# Hopper chop



## jimbojohn55 (Jan 15, 2016)

Catching up with some post pav orders -

Cutting down polycarbonate hoppers has always been problematic - in the past ive tried both -

Using a Dremil with their crappy cutting disks - (result a wobbly line and a long long time)

Using a bandsaw (kinda works but problematic having a 8" blade showing and a circular item that wants to rotate)

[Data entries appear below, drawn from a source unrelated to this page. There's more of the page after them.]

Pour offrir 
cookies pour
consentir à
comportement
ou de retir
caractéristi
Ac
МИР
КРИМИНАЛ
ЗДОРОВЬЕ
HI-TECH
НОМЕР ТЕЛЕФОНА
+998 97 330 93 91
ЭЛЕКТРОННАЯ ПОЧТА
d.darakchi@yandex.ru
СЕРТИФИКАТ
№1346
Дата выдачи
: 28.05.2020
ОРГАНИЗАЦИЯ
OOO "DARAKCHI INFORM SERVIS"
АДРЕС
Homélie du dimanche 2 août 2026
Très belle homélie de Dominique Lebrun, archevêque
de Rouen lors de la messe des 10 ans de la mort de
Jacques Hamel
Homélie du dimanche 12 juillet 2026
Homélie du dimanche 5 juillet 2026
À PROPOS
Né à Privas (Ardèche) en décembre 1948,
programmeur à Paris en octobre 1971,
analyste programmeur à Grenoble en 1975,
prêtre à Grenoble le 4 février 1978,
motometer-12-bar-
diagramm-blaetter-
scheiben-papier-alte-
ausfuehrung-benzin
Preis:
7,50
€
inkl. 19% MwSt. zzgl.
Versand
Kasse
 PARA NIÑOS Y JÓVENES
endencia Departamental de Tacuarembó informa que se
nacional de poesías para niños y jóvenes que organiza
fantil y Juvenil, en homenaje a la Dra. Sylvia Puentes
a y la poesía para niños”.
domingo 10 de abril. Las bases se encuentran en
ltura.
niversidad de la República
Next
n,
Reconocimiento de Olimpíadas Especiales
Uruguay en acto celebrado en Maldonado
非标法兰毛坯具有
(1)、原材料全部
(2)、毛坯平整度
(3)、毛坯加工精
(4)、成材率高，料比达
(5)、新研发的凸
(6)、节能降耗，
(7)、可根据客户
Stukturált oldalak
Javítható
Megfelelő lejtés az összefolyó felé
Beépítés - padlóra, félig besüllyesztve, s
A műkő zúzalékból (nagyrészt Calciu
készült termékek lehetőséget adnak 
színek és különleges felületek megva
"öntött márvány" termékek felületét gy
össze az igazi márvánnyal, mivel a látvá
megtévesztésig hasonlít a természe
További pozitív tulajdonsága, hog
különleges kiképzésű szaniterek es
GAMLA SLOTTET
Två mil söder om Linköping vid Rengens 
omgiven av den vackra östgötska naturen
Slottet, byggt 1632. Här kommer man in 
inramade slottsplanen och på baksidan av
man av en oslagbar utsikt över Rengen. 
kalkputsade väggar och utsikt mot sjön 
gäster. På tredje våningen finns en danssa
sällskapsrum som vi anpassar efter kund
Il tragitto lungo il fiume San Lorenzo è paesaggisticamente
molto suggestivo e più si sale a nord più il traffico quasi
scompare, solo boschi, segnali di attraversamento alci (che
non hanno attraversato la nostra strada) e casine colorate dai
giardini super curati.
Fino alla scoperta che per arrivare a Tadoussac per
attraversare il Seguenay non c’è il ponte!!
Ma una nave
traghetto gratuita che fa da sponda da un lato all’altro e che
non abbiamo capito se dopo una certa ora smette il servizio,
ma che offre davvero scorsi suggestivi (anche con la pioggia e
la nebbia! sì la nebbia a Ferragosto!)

So my thought was to hold a vibra cutter (its a real thing looks it up, actually dont) - anyway fitted with a half round fine blade and clamped to a paint pot at the right height on the bench with gaffer tape and one hand while rotating the hopper -looks very Heath Robinson, what could go wrong - actually nothing needed to rotate the hopper about 10 times but it was a lot easier and quicker than the other methods and the result was a clean cut - you of course get the melted plastic swarf but that cleans off with a chisel then a quick sand on the sanding disk or by hand if you don't have one - everyone has one don't they? - and a perfect chopped hopper - I did buff the edge a bit as well just to get rid of any sharp edges.


----------



## jimbojohn55 (Jan 15, 2016)

The mythos hopper is tricky to cut down to a reasonable size as its got a curved top , however ive found a way to keep it level and just tried cutting it down using the paint pot vibra cutter method above and its worked a treat with a very level cut all the way round, I had a piece of Elm left which i stained down with walnut, the results quite pleasing, I now have a reliable way cut these down, takes me about 4-5 hours to make one and the wood varies by price depending on type if anyone is still keen to get theirs chopped.


----------



## Thecatlinux (Mar 10, 2014)

Really nice wooden lid , love it


----------



## Hasi (Dec 27, 2017)

Haha, love this Multi-cutter/tape/paint pot setup - looks very much like I would've done it! Did it take you long to come up with that?

I find me wandering about the workshop for hours ...until I believe to have solved the riddle of how I could compensate for not having a CNC milling machine, this time.









There must be a reason why they always make tools as un-clampable as possible...


----------



## Hasi (Dec 27, 2017)

As for the result, it is terrific!

Wood adds so much warmth to a machine









May I ask... what are the benefits of a hopper chop? Is it about fitting it underneath some wall cupboard; making it more accessible/easier to quick-clean; does a wooden lid have vibration/noise reducing functionailty, does it seal better, or take up odours?


----------



## jimbojohn55 (Jan 15, 2016)

Hasi said:


> Haha, love this Multi-cutter/tape/paint pot setup - looks very much like I would've done it! Did it take you long to come up with that?
> 
> I find me wandering about the workshop for hours ...until I believe to have solved the riddle of how I could compensate for not having a CNC milling machine, this time.
> 
> ...


to be fair to Bosh pro cutters have a flat surface under them- think i need to make a tool for the tool as it isn't going to be available off the shelf -haha


----------



## jimbojohn55 (Jan 15, 2016)

Hasi said:


> As for the result, it is terrific!
> 
> Wood adds so much warmth to a machine
> 
> ...


They tame a commercial machine, and for many it will enable them to fit under the cupboard.

The wood does reduce noise, -well abit. because they do seal better than the plastic lids

vibration - i suppose they do help a little.

As for the aesthetic - they look and fit better than the cheap plastic lids, there is something about the combination of wood and metal that lends a quality to the machine.


----------



## Hasi (Dec 27, 2017)

jimbojohn55 said:


> to be fair to Bosh pro cutters have a flat surface under them- think i need to make a tool for the tool as it isn't going to be available off the shelf -haha




















I have one of those - stupid enough, to the rear the battery sticks out underneath and the power switch is located above... no holy grail of cutters here. So either way, one may end up using the tool to make a tool for the tool







couldn't be any simpler than that!


----------



## coffeechap (Apr 5, 2012)

Hasi said:


> As for the result, it is terrific!
> 
> Wood adds so much warmth to a machine
> 
> ...


They simply make the mythos look fab


----------